Taihuai (台怀 (臺懷, Taíhuaí)) is a town in Wutai County, Xinzhou, Shanxi, China. As of the 2000 census it had a population of 10,525 and an area of 189 km2. The Han, Manchu, Mongolian and Tibetan live here. Taihuai located in the northeastern Wutai County. It borders the Yedou Peak (叶斗峰) in the north, Guayue Peak (挂月峰) and Fanshi County in the west, Mount Taihang and Shizui Township in the east, and Jingangku Township and Lingjing Township in the south.

==History==
In the Xu Xiake's Travels, Xu Xiake (1587-1641) described the town as "Under the north Mount Wutai, Taiwan (Taihuai) is located in the west of eastern Mount Wutai, in the north of southern Mount Wutai.".

==Administrative division==
As of 2016, it include 22 villages: Dongtaigou Village (东台沟村), Guangmingsi Village (光明寺村), Dongzhuang Village (东庄村), Yangpodao Village (杨坡道村), Yanglin Village (杨林村), Taihuai Village (台怀村), Xinfang Village (新坊村), Yangboyu Village (杨柏峪村), Chegou Village (车沟村), Zhulinsi Village (竹林寺村), Qingliangshe Village (清凉社村), Loushang Village (楼上村), Miaogou Village (庙沟村), Rizhaosi Village (日照寺村), Da'nanzhuang Village (大南庄村), Kuantan Village (宽滩村), Huangtuzui Village (黄土咀村), Baitou'an Village (白头庵村), Huyingou Village (护银沟村), Nanta Village(南塔村), Shifo Village (石佛村), and Luobaogou Village (落宝沟村).

==Geography==
The Lingjiu Peak (灵鹫峰), with a height of 168 m above sea level, located in the town.
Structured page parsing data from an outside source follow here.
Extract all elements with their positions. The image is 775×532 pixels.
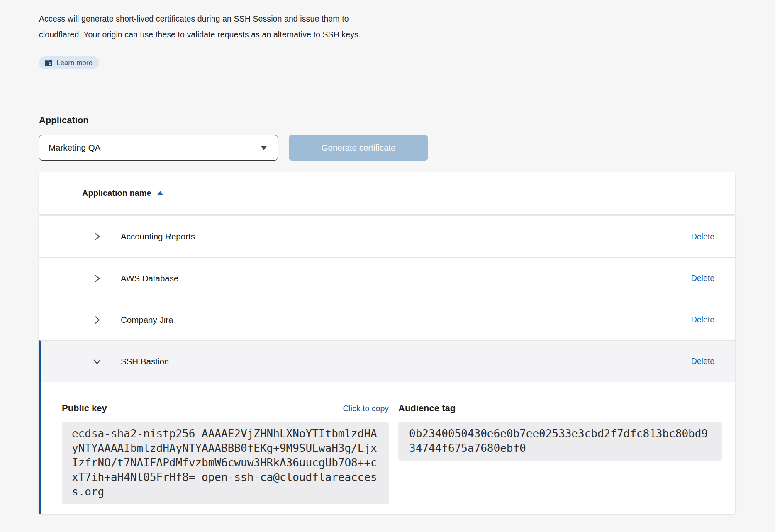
book-icon xyxy=(44,60,52,66)
click-to-copy-link[interactable]: Click to copy xyxy=(343,404,389,413)
table-row-accounting-reports[interactable]: Accounting Reports Delete xyxy=(39,216,735,257)
application-name: AWS Database xyxy=(121,273,178,283)
chevron-right-icon[interactable] xyxy=(92,315,102,325)
delete-button[interactable]: Delete xyxy=(691,356,714,366)
ssh-certificates-page: Access will generate short-lived certifi… xyxy=(0,0,775,514)
intro-text: Access will generate short-lived certifi… xyxy=(39,11,735,42)
learn-more-button[interactable]: Learn more xyxy=(39,56,99,69)
sort-ascending-icon xyxy=(157,191,163,195)
audience-tag-value: 0b2340050430e6e0b7ee02533e3cbd2f7dfc813b… xyxy=(398,422,722,461)
application-name: SSH Bastion xyxy=(121,356,169,366)
expanded-row-region: SSH Bastion Delete Public key Click to c… xyxy=(39,340,735,514)
public-key-value[interactable]: ecdsa-sha2-nistp256 AAAAE2VjZHNhLXNoYTIt… xyxy=(62,422,389,504)
public-key-heading: Public key xyxy=(62,403,107,414)
intro-line-2: cloudflared. Your origin can use these t… xyxy=(39,30,361,39)
table-row-ssh-bastion[interactable]: SSH Bastion Delete xyxy=(41,341,735,382)
table-row-company-jira[interactable]: Company Jira Delete xyxy=(39,299,735,340)
table-header: Application name xyxy=(39,172,735,214)
application-name: Company Jira xyxy=(121,315,173,325)
learn-more-label: Learn more xyxy=(56,59,93,67)
application-select[interactable]: Marketing QA xyxy=(39,135,278,161)
intro-line-1: Access will generate short-lived certifi… xyxy=(39,14,349,23)
application-select-value: Marketing QA xyxy=(49,143,100,153)
certificate-controls: Marketing QA Generate certificate xyxy=(39,135,735,161)
delete-button[interactable]: Delete xyxy=(691,315,714,325)
application-name: Accounting Reports xyxy=(121,232,195,242)
ssh-bastion-details: Public key Click to copy ecdsa-sha2-nist… xyxy=(41,382,735,514)
column-header-label: Application name xyxy=(82,188,151,198)
audience-tag-heading: Audience tag xyxy=(398,403,456,414)
caret-down-icon xyxy=(261,146,267,150)
audience-tag-section: Audience tag 0b2340050430e6e0b7ee02533e3… xyxy=(398,403,722,504)
column-header-application-name[interactable]: Application name xyxy=(39,188,163,198)
chevron-right-icon[interactable] xyxy=(92,273,102,284)
table-row-aws-database[interactable]: AWS Database Delete xyxy=(39,257,735,299)
chevron-right-icon[interactable] xyxy=(92,231,102,242)
application-heading: Application xyxy=(39,115,735,126)
chevron-down-icon[interactable] xyxy=(92,356,102,367)
public-key-section: Public key Click to copy ecdsa-sha2-nist… xyxy=(62,403,389,504)
delete-button[interactable]: Delete xyxy=(691,273,714,283)
delete-button[interactable]: Delete xyxy=(691,232,714,242)
generate-certificate-button[interactable]: Generate certificate xyxy=(289,135,428,161)
applications-table: Accounting Reports Delete AWS Database D… xyxy=(39,216,735,514)
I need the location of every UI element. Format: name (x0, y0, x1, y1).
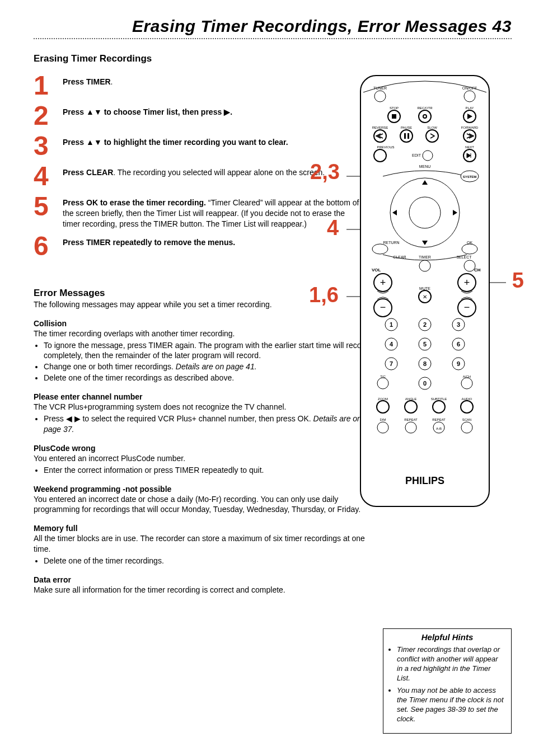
step: 5Press OK to erase the timer recording. … (34, 193, 364, 229)
step-number: 3 (34, 133, 63, 159)
section-erasing-heading: Erasing Timer Recordings (34, 53, 512, 64)
svg-point-82 (377, 401, 389, 413)
svg-text:REPEAT: REPEAT (404, 418, 418, 421)
svg-text:8: 8 (423, 360, 427, 367)
error-list: To ignore the message, press TIMER again… (44, 340, 381, 384)
svg-text:SCAN: SCAN (462, 418, 472, 421)
step-number: 5 (34, 193, 63, 220)
svg-text:VOL: VOL (372, 267, 381, 273)
svg-text:CLEAR: CLEAR (393, 255, 406, 259)
error-block: Please enter channel numberThe VCR Plus+… (34, 392, 381, 435)
error-title: Weekend programming -not possible (34, 485, 381, 494)
step-number: 6 (34, 233, 63, 260)
svg-point-38 (462, 244, 477, 254)
error-desc: The timer recording overlaps with anothe… (34, 328, 381, 339)
svg-text:SELECT: SELECT (456, 255, 472, 259)
svg-point-86 (433, 401, 445, 413)
svg-text:NEXT: NEXT (465, 145, 474, 149)
hint-item: You may not be able to access the Timer … (397, 686, 505, 724)
svg-text:+: + (464, 277, 470, 288)
svg-text:MENU: MENU (419, 165, 431, 168)
svg-text:REVERSE: REVERSE (372, 126, 388, 129)
svg-text:EDIT: EDIT (412, 153, 421, 157)
svg-point-34 (409, 197, 441, 228)
error-title: Please enter channel number (34, 392, 381, 401)
hints-title: Helpful Hints (389, 632, 505, 642)
svg-text:A-B: A-B (436, 427, 442, 430)
svg-text:REC/OTR: REC/OTR (418, 106, 433, 110)
svg-text:TIMER: TIMER (419, 255, 431, 259)
svg-point-42 (419, 260, 430, 271)
svg-text:STOP: STOP (390, 106, 399, 110)
svg-text:6: 6 (457, 341, 460, 348)
svg-text:SLOW: SLOW (427, 126, 437, 129)
error-list-item: Delete one of the timer recordings. (44, 556, 381, 566)
error-title: PlusCode wrong (34, 444, 381, 453)
svg-point-90 (377, 422, 388, 433)
remote-illustration: PHILIPS TUNER ON/OFF STOP REC/OTR PLAY R… (338, 73, 512, 509)
svg-text:9: 9 (457, 360, 460, 367)
step: 3Press ▲▼ to highlight the timer recordi… (34, 133, 364, 159)
svg-point-2 (374, 91, 386, 102)
svg-text:−: − (380, 302, 386, 313)
svg-rect-18 (404, 133, 406, 139)
svg-text:PLAY: PLAY (466, 106, 474, 110)
step-body: Press ▲▼ to highlight the timer recordin… (63, 133, 288, 148)
svg-point-17 (400, 130, 413, 142)
svg-point-4 (464, 91, 475, 102)
error-list: Delete one of the timer recordings. (44, 556, 381, 566)
svg-text:0: 0 (423, 380, 427, 387)
step: 6Press TIMER repeatedly to remove the me… (34, 233, 364, 260)
svg-text:3: 3 (457, 321, 460, 328)
error-title: Collision (34, 319, 381, 328)
svg-point-21 (426, 130, 438, 142)
svg-text:MUTE: MUTE (419, 287, 430, 290)
callout-4: 4 (327, 217, 339, 238)
error-block: PlusCode wrongYou entered an incorrect P… (34, 444, 381, 476)
error-list-item: Press ◀ ▶ to select the required VCR Plu… (44, 414, 381, 435)
error-list: Press ◀ ▶ to select the required VCR Plu… (44, 414, 381, 435)
error-block: Weekend programming -not possibleYou ent… (34, 485, 381, 515)
callout-5: 5 (512, 270, 524, 291)
error-list-item: To ignore the message, press TIMER again… (44, 340, 381, 361)
helpful-hints-box: Helpful Hints Timer recordings that over… (383, 628, 512, 734)
svg-point-37 (372, 244, 388, 254)
step: 1Press TIMER. (34, 72, 364, 99)
error-block: Data errorMake sure all information for … (34, 575, 381, 595)
svg-text:✕: ✕ (423, 294, 427, 300)
title-rule (34, 38, 512, 39)
step-body: Press CLEAR. The recording you selected … (63, 163, 325, 178)
step-number: 1 (34, 72, 63, 99)
svg-point-43 (464, 260, 475, 271)
error-list-item: Delete one of the timer recordings as de… (44, 373, 381, 383)
svg-point-25 (374, 149, 386, 162)
step-number: 4 (34, 163, 63, 190)
svg-text:7: 7 (390, 360, 393, 367)
hint-item: Timer recordings that overlap or conflic… (397, 645, 505, 683)
step-body: Press TIMER repeatedly to remove the men… (63, 233, 235, 248)
svg-text:5: 5 (423, 341, 427, 348)
svg-point-92 (405, 422, 416, 433)
step: 2Press ▲▼ to choose Timer list, then pre… (34, 102, 364, 129)
error-list: Enter the correct information or press T… (44, 465, 381, 476)
svg-text:CH: CH (474, 267, 481, 273)
error-desc: Make sure all information for the timer … (34, 585, 381, 595)
page-title: Erasing Timer Recordings, Error Messages… (34, 17, 512, 38)
error-title: Data error (34, 575, 381, 584)
svg-text:ON/OFF: ON/OFF (462, 86, 477, 90)
svg-text:PAUSE: PAUSE (401, 126, 412, 129)
svg-point-97 (461, 422, 472, 433)
svg-text:2: 2 (423, 321, 427, 328)
svg-text:RETURN: RETURN (383, 241, 399, 245)
error-desc: You entered an incorrect PlusCode number… (34, 453, 381, 464)
svg-point-88 (461, 401, 473, 413)
callout-2-3: 2,3 (310, 161, 340, 182)
svg-point-29 (423, 151, 433, 161)
step-body: Press OK to erase the timer recording. “… (63, 193, 364, 229)
error-desc: All the timer blocks are in use. The rec… (34, 533, 381, 555)
svg-point-80 (461, 378, 472, 389)
svg-text:1: 1 (390, 321, 393, 328)
svg-rect-19 (407, 133, 409, 139)
svg-text:−: − (464, 302, 470, 313)
svg-text:FORWARD: FORWARD (461, 126, 479, 129)
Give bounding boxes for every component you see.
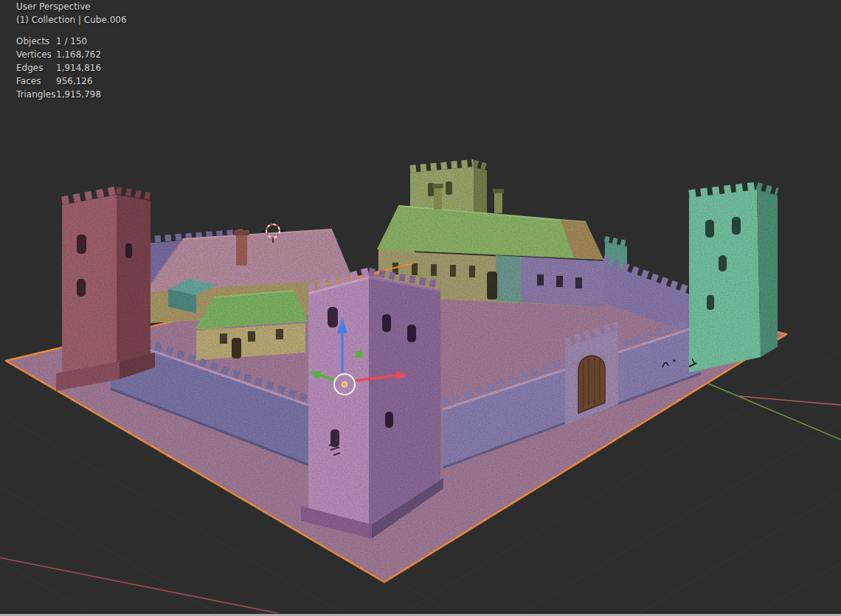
keep-tower[interactable] — [301, 271, 443, 539]
stat-row-triangles: Triangles 1,915,798 — [16, 88, 127, 101]
cottage[interactable] — [195, 291, 308, 360]
stat-label: Objects — [16, 35, 56, 48]
y-axis-line — [707, 383, 841, 440]
left-corner-tower[interactable] — [56, 190, 155, 391]
stat-value: 1,915,798 — [56, 88, 101, 101]
stat-value: 956,126 — [56, 75, 93, 88]
active-collection-breadcrumb: (1) Collection | Cube.006 — [16, 13, 127, 27]
stat-row-vertices: Vertices 1,168,762 — [16, 48, 127, 61]
scene-statistics: Objects 1 / 150 Vertices 1,168,762 Edges… — [16, 35, 127, 101]
stat-label: Triangles — [16, 88, 56, 101]
window-edge-strip — [0, 613, 841, 616]
gizmo-plane-handle[interactable] — [356, 351, 362, 358]
stat-row-faces: Faces 956,126 — [16, 75, 127, 88]
view-perspective-label: User Perspective — [16, 0, 127, 13]
gate-door — [578, 356, 605, 413]
stat-row-edges: Edges 1,914,816 — [16, 61, 127, 75]
viewport-overlay: User Perspective (1) Collection | Cube.0… — [16, 0, 127, 101]
stat-value: 1,168,762 — [56, 48, 101, 61]
stat-value: 1,914,816 — [56, 61, 101, 75]
stat-label: Faces — [16, 75, 56, 88]
object-origin-dot — [342, 382, 347, 387]
stat-label: Vertices — [16, 48, 56, 61]
stat-value: 1 / 150 — [56, 35, 87, 48]
stat-row-objects: Objects 1 / 150 — [16, 35, 127, 48]
stat-label: Edges — [16, 61, 56, 75]
blender-3d-viewport[interactable]: User Perspective (1) Collection | Cube.0… — [0, 0, 841, 616]
right-corner-tower[interactable] — [689, 186, 778, 373]
x-axis-line — [0, 558, 292, 616]
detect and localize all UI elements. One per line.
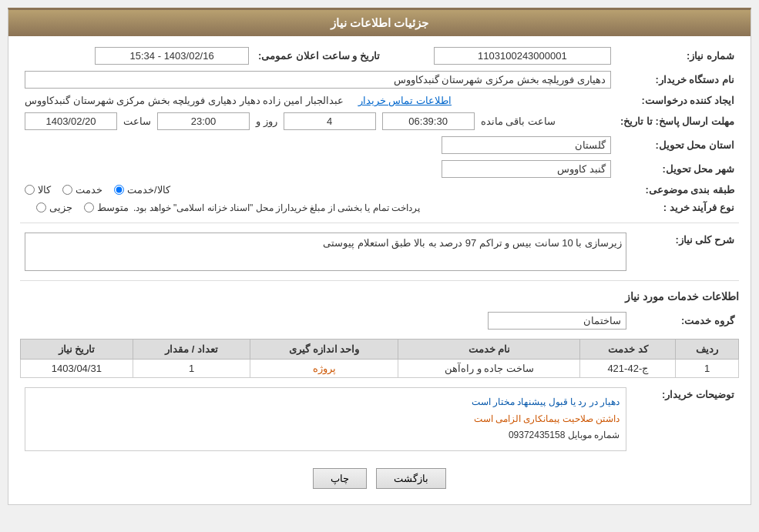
- col-code: کد خدمت: [580, 340, 676, 360]
- process-jozii-option[interactable]: جزیی: [36, 202, 72, 213]
- services-table: ردیف کد خدمت نام خدمت واحد اندازه گیری ت…: [20, 339, 739, 378]
- category-khedmat-option[interactable]: خدمت: [62, 184, 102, 196]
- reply-deadline-label: مهلت ارسال پاسخ: تا تاریخ:: [616, 109, 739, 133]
- delivery-province-label: استان محل تحویل:: [616, 133, 739, 157]
- delivery-province-value: گلستان: [442, 136, 611, 154]
- services-section-title: اطلاعات خدمات مورد نیاز: [20, 287, 739, 306]
- process-note: پرداخت تمام یا بخشی از مبلغ خریداراز محل…: [133, 202, 420, 213]
- buyer-note-line3: شماره موبایل 09372435158: [32, 427, 620, 444]
- need-description-value: زیرسازی با 10 سانت بیس و تراکم 97 درصد ب…: [25, 233, 626, 271]
- buyer-org-label: نام دستگاه خریدار:: [616, 68, 739, 92]
- category-kala-khedmat-option[interactable]: کالا/خدمت: [114, 184, 170, 196]
- announcement-date-value: 1403/02/16 - 15:34: [95, 47, 249, 65]
- announcement-datetime-label: تاریخ و ساعت اعلان عمومی:: [254, 44, 385, 68]
- print-button[interactable]: چاپ: [313, 468, 367, 489]
- deadline-date-value: 1403/02/20: [25, 112, 117, 130]
- page-title: جزئیات اطلاعات نیاز: [8, 10, 751, 36]
- days-value: 4: [284, 112, 376, 130]
- hours-remaining-label: ساعت باقی مانده: [481, 115, 556, 127]
- buyer-note-line1: دهیار در رد یا قبول پیشنهاد مختار است: [32, 394, 620, 411]
- col-name: نام خدمت: [398, 340, 580, 360]
- creator-label: ایجاد کننده درخواست:: [616, 92, 739, 109]
- process-motovaset-option[interactable]: متوسط: [84, 202, 129, 213]
- category-kala-option[interactable]: کالا: [25, 184, 51, 196]
- back-button[interactable]: بازگشت: [376, 468, 446, 489]
- buyer-org-value: دهیاری فوریلچه بخش مرکزی شهرستان گنبدکاو…: [25, 71, 611, 89]
- days-label-static: روز و: [256, 115, 277, 127]
- category-label: طبقه بندی موضوعی:: [616, 181, 739, 199]
- service-group-value: ساختمان: [488, 312, 626, 330]
- delivery-city-label: شهر محل تحویل:: [616, 157, 739, 181]
- need-number-label: شماره نیاز:: [616, 44, 739, 68]
- service-group-label: گروه خدمت:: [631, 309, 739, 333]
- remaining-time-value: 06:39:30: [382, 112, 475, 130]
- time-label-static: ساعت: [123, 115, 151, 127]
- deadline-time-value: 23:00: [157, 112, 250, 130]
- process-type-label: نوع فرآیند خرید :: [616, 199, 739, 216]
- action-buttons: بازگشت چاپ: [20, 468, 739, 489]
- delivery-city-value: گنبد کاووس: [442, 160, 611, 178]
- buyer-notes-value: دهیار در رد یا قبول پیشنهاد مختار است دا…: [25, 387, 626, 451]
- contact-info-link[interactable]: اطلاعات تماس خریدار: [358, 95, 452, 106]
- table-row: 1ج-42-421ساخت جاده و راه‌آهنپروژه11403/0…: [21, 360, 739, 378]
- col-quantity: تعداد / مقدار: [133, 340, 250, 360]
- col-row: ردیف: [676, 340, 739, 360]
- need-desc-label: شرح کلی نیاز:: [631, 229, 739, 274]
- col-date: تاریخ نیاز: [21, 340, 133, 360]
- need-number-value: 1103100243000001: [434, 47, 611, 65]
- buyer-notes-label: توضیحات خریدار:: [631, 384, 739, 460]
- buyer-note-line2: داشتن صلاحیت پیمانکاری الزامی است: [32, 411, 620, 428]
- col-unit: واحد اندازه گیری: [250, 340, 398, 360]
- creator-value: عبدالجبار امین زاده دهیار دهیاری فوریلچه…: [25, 95, 344, 106]
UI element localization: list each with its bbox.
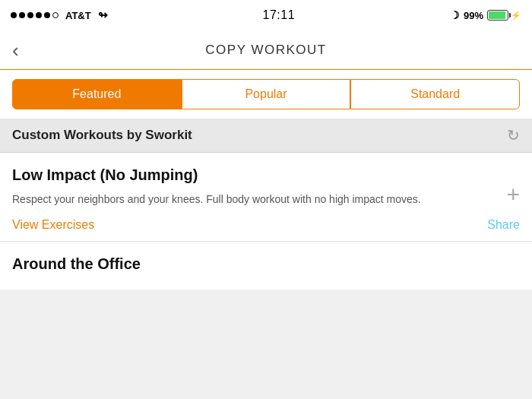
- view-exercises-link-1[interactable]: View Exercises: [12, 218, 94, 232]
- section-header: Custom Workouts by Sworkit ↻: [0, 119, 532, 153]
- signal-dot-2: [19, 12, 25, 18]
- signal-dot-4: [36, 12, 42, 18]
- workout-title-2: Around the Office: [12, 255, 520, 273]
- carrier-label: AT&T: [65, 10, 91, 21]
- status-right: ☽ 99% ⚡: [450, 9, 521, 21]
- bolt-icon: ⚡: [511, 11, 521, 21]
- nav-bar: ‹ COPY WORKOUT: [0, 30, 532, 70]
- workout-item-1: Low Impact (No Jumping) Respect your nei…: [0, 153, 532, 242]
- battery-icon: [487, 10, 508, 21]
- add-button-1[interactable]: +: [506, 183, 520, 206]
- battery-pct-label: 99%: [464, 10, 483, 21]
- workout-actions-1: View Exercises Share: [12, 218, 520, 232]
- section-title: Custom Workouts by Sworkit: [12, 128, 192, 143]
- tab-popular[interactable]: Popular: [182, 79, 351, 109]
- battery-fill: [489, 11, 505, 19]
- workout-desc-1: Respect your neighbors and your knees. F…: [12, 192, 520, 207]
- tab-standard[interactable]: Standard: [350, 79, 520, 109]
- refresh-icon[interactable]: ↻: [507, 126, 520, 144]
- tab-featured[interactable]: Featured: [12, 79, 182, 109]
- signal-dot-5: [44, 12, 50, 18]
- nav-title: COPY WORKOUT: [205, 43, 326, 58]
- workout-item-2: Around the Office: [0, 242, 532, 290]
- status-bar: AT&T ↬ 17:11 ☽ 99% ⚡: [0, 0, 532, 30]
- wifi-icon: ↬: [98, 8, 108, 22]
- back-button[interactable]: ‹: [12, 40, 19, 60]
- signal-dot-6: [52, 12, 59, 18]
- status-left: AT&T ↬: [11, 8, 108, 22]
- signal-dot-3: [27, 12, 33, 18]
- signal-dot-1: [11, 12, 17, 18]
- moon-icon: ☽: [450, 9, 460, 21]
- workout-title-1: Low Impact (No Jumping): [12, 166, 520, 184]
- signal-strength: [11, 12, 59, 18]
- tab-bar: Featured Popular Standard: [0, 70, 532, 119]
- share-button-1[interactable]: Share: [487, 218, 520, 232]
- status-time: 17:11: [263, 8, 296, 22]
- battery-container: ⚡: [487, 10, 521, 21]
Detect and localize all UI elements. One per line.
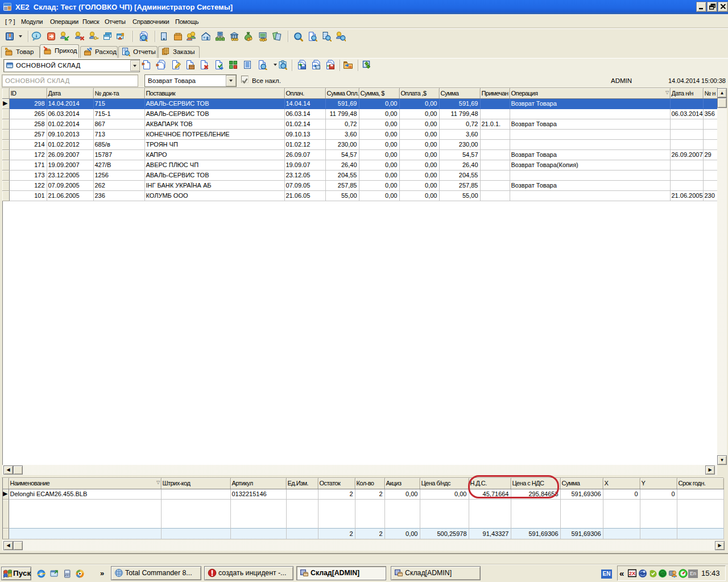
svg-text:2X: 2X (629, 570, 636, 576)
svg-text:e: e (40, 570, 43, 577)
svg-text:@: @ (660, 571, 665, 576)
Mount Dailuoding (黛螺顶), also known as "Green Mount Peak" (青峰顶), located in the east of the town. Mount Fanxian (梵仙山), located in the south of the town.

There are more than 595 plant species cultivated in the town. There are some 142 species of bird and 208 species of mammals to be seen in the town.

===Climate===
Taihuai is in the temperate continental climate zone, with an average annual temperature of 4.5 C, total annual rainfall of 700 to 800 mm, a frost-free period of 90 to 110 days. The highest temperature is 27 C, and the lowest temperature is -44.5 C.

==Attractions==
There are more than thirty Buddhist temples in the town, including Jinge Temple, Mimi Temple, Xiantong Temple, Tayuan Temple, Wanfo Pavilion, Luohou Temple, Yuanzhao Temple, Guangzong Temple, Pusading, Cifu Temple, Shuxiang Temple, Longquan Temple, Zhenhai Temple, Nanshan Temple, Bishan Temple, Lingfeng Temple, Shouning Temple, Guangren Temple, Puhua Temple, Santa Temple, Qifu Temple, Guanghua Temple, Fanxian Temple, Jifu Temple, Pushou Temple, Jixiang Temple, Wuye Temple, and Mingyue Chi.